Working data below:
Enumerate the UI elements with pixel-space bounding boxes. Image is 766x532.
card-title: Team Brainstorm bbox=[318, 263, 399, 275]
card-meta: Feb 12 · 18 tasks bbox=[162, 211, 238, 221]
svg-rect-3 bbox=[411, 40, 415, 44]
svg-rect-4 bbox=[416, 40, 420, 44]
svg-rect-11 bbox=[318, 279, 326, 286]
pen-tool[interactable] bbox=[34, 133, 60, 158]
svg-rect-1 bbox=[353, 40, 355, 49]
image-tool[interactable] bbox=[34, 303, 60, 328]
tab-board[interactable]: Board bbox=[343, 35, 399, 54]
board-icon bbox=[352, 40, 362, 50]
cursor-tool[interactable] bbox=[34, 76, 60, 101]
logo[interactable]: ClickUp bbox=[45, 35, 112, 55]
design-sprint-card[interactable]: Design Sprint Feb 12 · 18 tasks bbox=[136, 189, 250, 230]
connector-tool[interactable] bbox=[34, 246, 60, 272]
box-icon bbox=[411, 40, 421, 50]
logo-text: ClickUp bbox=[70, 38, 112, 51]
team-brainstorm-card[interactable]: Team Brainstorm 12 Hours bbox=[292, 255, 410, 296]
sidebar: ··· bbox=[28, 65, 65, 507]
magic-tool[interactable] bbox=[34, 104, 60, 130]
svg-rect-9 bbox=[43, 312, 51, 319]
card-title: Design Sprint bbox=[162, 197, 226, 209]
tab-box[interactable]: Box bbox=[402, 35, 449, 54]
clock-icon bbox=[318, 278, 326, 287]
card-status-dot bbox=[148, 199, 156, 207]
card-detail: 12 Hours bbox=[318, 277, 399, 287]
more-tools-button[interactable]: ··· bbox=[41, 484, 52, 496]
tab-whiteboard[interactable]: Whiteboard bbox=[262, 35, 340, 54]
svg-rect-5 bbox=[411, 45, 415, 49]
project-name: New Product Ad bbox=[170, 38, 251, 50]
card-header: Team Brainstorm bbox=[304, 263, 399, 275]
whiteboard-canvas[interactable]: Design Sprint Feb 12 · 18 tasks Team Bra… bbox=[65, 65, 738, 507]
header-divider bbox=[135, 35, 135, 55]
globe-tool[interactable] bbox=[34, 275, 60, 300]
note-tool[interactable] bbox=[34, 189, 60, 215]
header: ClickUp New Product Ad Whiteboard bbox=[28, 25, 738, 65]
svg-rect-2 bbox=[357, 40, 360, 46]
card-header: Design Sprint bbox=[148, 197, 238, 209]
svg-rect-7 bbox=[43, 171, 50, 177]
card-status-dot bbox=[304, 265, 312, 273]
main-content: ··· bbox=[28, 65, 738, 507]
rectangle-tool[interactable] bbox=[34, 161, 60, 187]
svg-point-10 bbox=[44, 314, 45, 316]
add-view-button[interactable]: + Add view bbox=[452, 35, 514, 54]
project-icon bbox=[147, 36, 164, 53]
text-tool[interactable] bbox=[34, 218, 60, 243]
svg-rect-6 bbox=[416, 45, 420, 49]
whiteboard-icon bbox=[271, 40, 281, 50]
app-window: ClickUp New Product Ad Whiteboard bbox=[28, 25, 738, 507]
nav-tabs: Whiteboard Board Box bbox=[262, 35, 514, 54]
End of Working data.
Problem requirements
From the entries above, copy out every line where the string "project" appears.

Output of the task
project-name: New Product Ad bbox=[170, 38, 251, 50]
project-icon bbox=[147, 36, 164, 53]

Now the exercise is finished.